§ **DATA TO PROCESS**:
○ ○ ○ ○

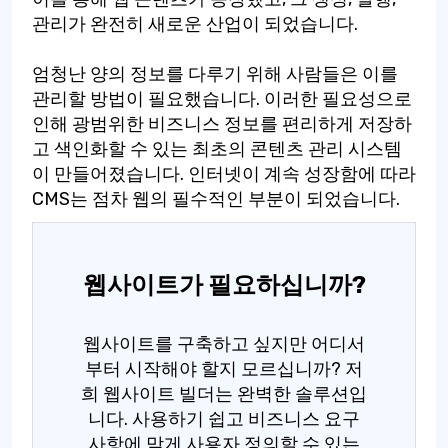
관리가 완전히 새로운 산업이 되었습니다.
엄청난 양의 정보를 다루기 위해 사람들은 이를
관리할 방법이 필요했습니다. 이러한 필요성으로
인해 광범위한 비즈니스 정보를 편리하게 저장하
고 색인화할 수 있는 최초의 콘텐츠 관리 시스템
이 만들어졌습니다. 인터넷이 계속 성장함에 따라
CMS는 점차 웹의 필수적인 부분이 되었습니다.
웹사이트가 필요하십니까?
웹사이트를 구축하고 싶지만 어디서
부터 시작해야 할지 모르십니까? 저
희 웹사이트 빌더는 완벽한 솔루션입
니다. 사용하기 쉽고 비즈니스 요구
사항에 맞게 사용자 정의할 수 있는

○ ○ ○ ○

§ **INSTRUCTIONS FOR THE TASK**: The output must consist solely of the lines from the one containing "고 색인화할 수 있는 최초의 콘텐츠 관리 시스템" through the end of the listing, unaltered.

§ **RESULT OF THIS EXERCISE**:
고 색인화할 수 있는 최초의 콘텐츠 관리 시스템
이 만들어졌습니다. 인터넷이 계속 성장함에 따라
CMS는 점차 웹의 필수적인 부분이 되었습니다.
웹사이트가 필요하십니까?
웹사이트를 구축하고 싶지만 어디서
부터 시작해야 할지 모르십니까? 저
희 웹사이트 빌더는 완벽한 솔루션입
니다. 사용하기 쉽고 비즈니스 요구
사항에 맞게 사용자 정의할 수 있는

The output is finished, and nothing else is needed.